The tough part for me is character development. Because as the characters become more fully developed, I begin to see them. “That’s good,” I can hear you say.

Well, yes and no. It’s good for the reason you’re thinking. The better you see a character the easier it is to write him or her.

The not good part for me is as they become more developed, more aware of their existence, they become very demanding. I can almost see them standing in the corner with their arms crossed or hands on their hips, a single eyebrow cocked with disapproval. They just stand there waiting for me to write their stories. You’d think they could be a little more understanding. I mean really!

Back to the question at hand… So where do stories come from? I can only answer for myself and my single largest source for stories is the Bible. The Holy Spirit is such a visual writer. There are tons of images that illustrate Truth (Jesus, His character) throughout all 66 books of the Bible.

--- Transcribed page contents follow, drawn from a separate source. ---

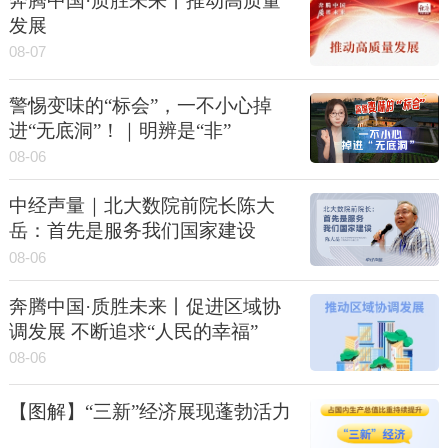
奔腾中国·质胜未来丨推动高质量
发展
08-07
警惕变味的“标会”，一不小心掉
进“无底洞”！｜明辨是“非”
08-06
中经声量｜北大数院前院长陈大
岳：首先是服务我们国家建设
08-06
奔腾中国·质胜未来丨促进区域协
调发展 不断追求“人民的幸福”
08-06
【图解】“三新”经济展现蓬勃活力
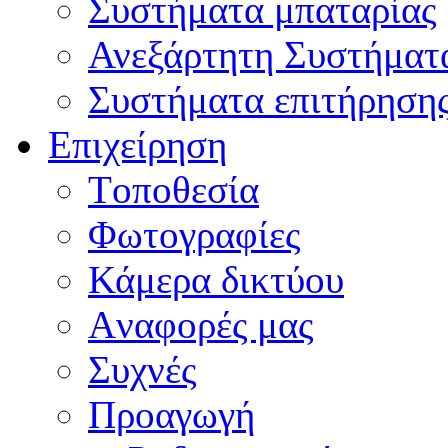
Συστήματα μπαταρίας
Ανεξάρτητη Συστήματ
Συστήματα επιτήρηση
Επιχείρηση
Tοποθεσία
Φωτογραφίες
Κάμερα δικτύου
Aναφορές μας
Συχνές
Προαγωγή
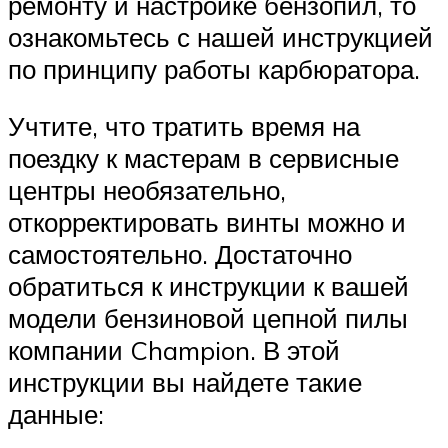
ремонту и настройке бензопил, то
ознакомьтесь с нашей инструкцией
по принципу работы карбюратора.
Учтите, что тратить время на
поездку к мастерам в сервисные
центры необязательно,
откорректировать винты можно и
самостоятельно. Достаточно
обратиться к инструкции к вашей
модели бензиновой цепной пилы
компании Champion. В этой
инструкции вы найдете такие
данные:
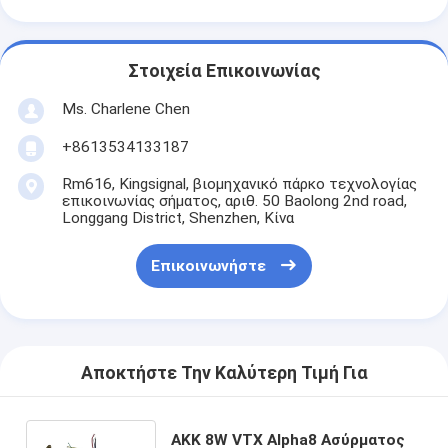
Στοιχεία Επικοινωνίας
Ms. Charlene Chen
+8613534133187
Rm616, Kingsignal, βιομηχανικό πάρκο τεχνολογίας
επικοινωνίας σήματος, αριθ. 50 Baolong 2nd road,
Longgang District, Shenzhen, Κίνα
Επικοινωνήστε
Αποκτήστε Την Καλύτερη Τιμή Για
AKK 8W VTX Alpha8 Ασύρματος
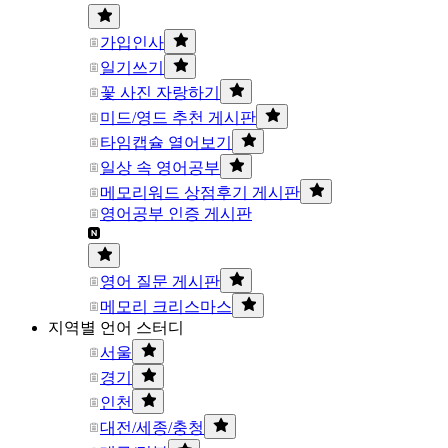
가입인사
일기쓰기
꽃 사진 자랑하기
미드/영드 추천 게시판
타임캡슐 열어보기
일상 속 영어공부
메모리워드 상점후기 게시판
영어공부 인증 게시판
영어 질문 게시판
메모리 크리스마스
지역별 언어 스터디
서울
경기
인천
대전/세종/충청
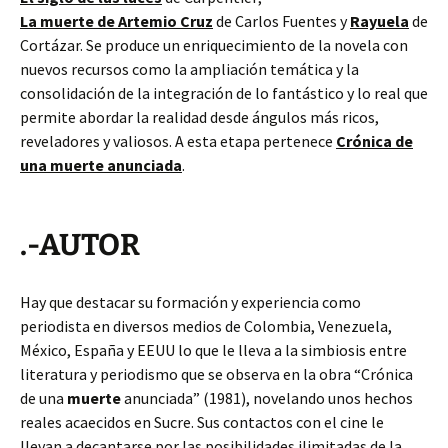
La muerte de Artemio Cruz
de Carlos Fuentes y
Rayuela
de
Cortázar. Se produce un enriquecimiento de la novela con
nuevos recursos como la ampliación temática y la
consolidación de la integración de lo fantástico y lo real que
permite abordar la realidad desde ángulos más ricos,
reveladores y valiosos. A esta etapa pertenece
Crónica de
una muerte anunciada
.
.-AUTOR
Hay que destacar su formación y experiencia como
periodista en diversos medios de Colombia, Venezuela,
México, España y EEUU lo que le lleva a la simbiosis entre
literatura y periodismo que se observa en la obra “Crónica
de una
muerte
anunciada” (1981), novelando unos hechos
reales acaecidos en Sucre. Sus contactos con el cine le
llevan a decantarse por las posibilidades ilimitadas de la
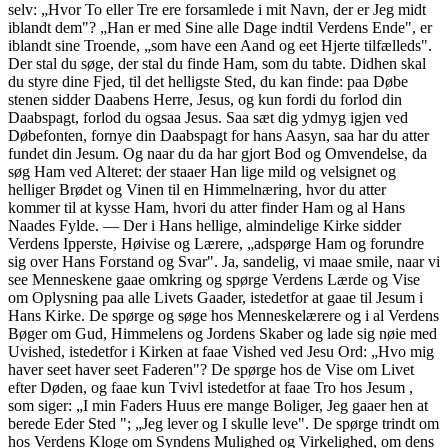
selv: „Hvor To eller Tre ere forsamlede i mit Navn, der er Jeg midt
iblandt dem"? „Han er med Sine alle Dage indtil Verdens Ende", er
iblandt sine Troende, „som have een Aand og eet Hjerte tilfælleds".
Der stal du søge, der stal du finde Ham, som du tabte. Didhen skal
du styre dine Fjed, til det helligste Sted, du kan finde: paa Døbe
stenen sidder Daabens Herre, Jesus, og kun fordi du forlod din
Daabspagt, forlod du ogsaa Jesus. Saa sæt dig ydmyg igjen ved
Døbefonten, fornye din Daabspagt for hans Aasyn, saa har du atter
fundet din Jesum. Og naar du da har gjort Bod og Omvendelse, da
søg Ham ved Alteret: der staaer Han lige mild og velsignet og
helliger Brødet og Vinen til en Himmelnæring, hvor du atter
kommer til at kysse Ham, hvori du atter finder Ham og al Hans
Naades Fylde. — Der i Hans hellige, almindelige Kirke sidder
Verdens Ipperste, Høivise og Lærere, „adspørge Ham og forundre
sig over Hans Forstand og Svar". Ja, sandelig, vi maae smile, naar vi
see Menneskene gaae omkring og spørge Verdens Lærde og Vise
om Oplysning paa alle Livets Gaader, istedetfor at gaae til Jesum i
Hans Kirke. De spørge og søge hos Menneskelærere og i al Verdens
Bøger om Gud, Himmelens og Jordens Skaber og lade sig nøie med
Uvished, istedetfor i Kirken at faae Vished ved Jesu Ord: „Hvo mig
haver seet haver seet Faderen"? De spørge hos de Vise om Livet
efter Døden, og faae kun Tvivl istedetfor at faae Tro hos Jesum ,
som siger: „I min Faders Huus ere mange Boliger, Jeg gaaer hen at
berede Eder Sted "; „Jeg lever og I skulle leve". De spørge trindt om
hos Verdens Kloge om Syndens Mulighed og Virkelighed, om dens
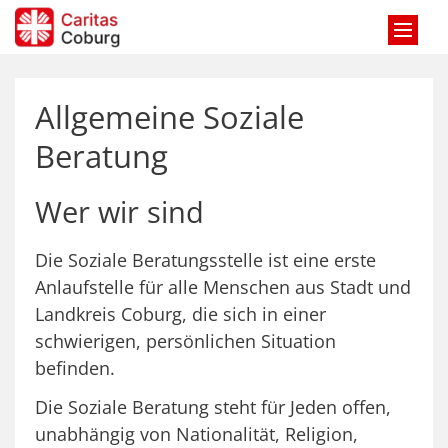
Zum Inhalt springen
Allgemeine Soziale
Beratung
Wer wir sind
Die Soziale Beratungsstelle ist eine erste
Anlaufstelle für alle Menschen aus Stadt und
Landkreis Coburg, die sich in einer
schwierigen, persönlichen Situation
befinden.
Die Soziale Beratung steht für Jeden offen,
unabhängig von Nationalität, Religion,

Proverbs is loaded with mini-scenarios that could be fleshed out as a full-fledged novel or at least a short story. I’m often inspired by what I learn during Bible studies, too. A personal revelation turns into a seed of a story that illustrates another aspect of who God is and why He is God alone.

Ultimately, I must credit God as the source of all my story ideas. The very author and finisher of our faith. How loving and how generous He is that He would share Himself with us in “story?”

Thank you, Jesus, for not keeping your story to yourself. May every story I write reflect your good news and bring you glory.